- Saved data entries -
┄┄┄┄┄┄┄┄┄┄┄┄┄┄┄┄┄┄┄┄
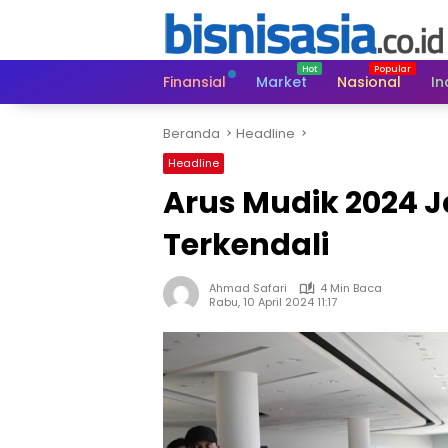
Langsung
ke
konten
Finansial
Market
Nasional
In
Beranda
Headline
Headline
Arus Mudik 2024 
Terkendali
Ahmad Safari
4 Min Baca
Rabu, 10 April 2024 11:17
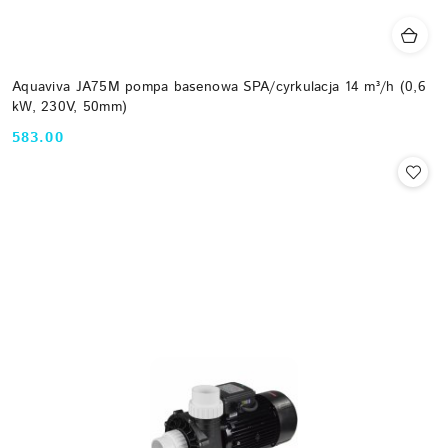
Aquaviva JA75M pompa basenowa SPA/cyrkulacja 14 m³/h (0,6
kW, 230V, 50mm)
583.00
Cena:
┄┄┄┄┄┄┄┄┄┄┄┄┄┄┄┄┄┄┄┄
- YOUR TASK -
Although the entries contain pictures, reproduce only the rest, exactly as written.

- ANSWER SPACE -
Langsung
ke
konten
Finansial
Market
Nasional
In
Beranda
Headline
Headline
Arus Mudik 2024 
Terkendali
Ahmad Safari
4 Min Baca
Rabu, 10 April 2024 11:17
Aquaviva JA75M pompa basenowa SPA/cyrkulacja 14 m³/h (0,6
kW, 230V, 50mm)
583.00
Cena:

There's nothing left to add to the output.